> Instructions for the task
For the data that follows, return each line unchanged and drop the pictures.

> Input data
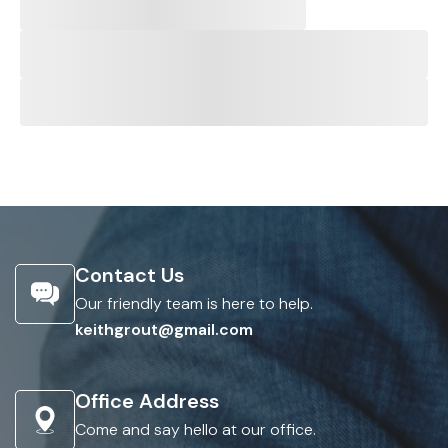
Contact Us
Our friendly team is here to help.
keithgrout@gmail.com
Office Address
Come and say hello at our office.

> Your response
Contact Us
Our friendly team is here to help.
keithgrout@gmail.com
Office Address
Come and say hello at our office.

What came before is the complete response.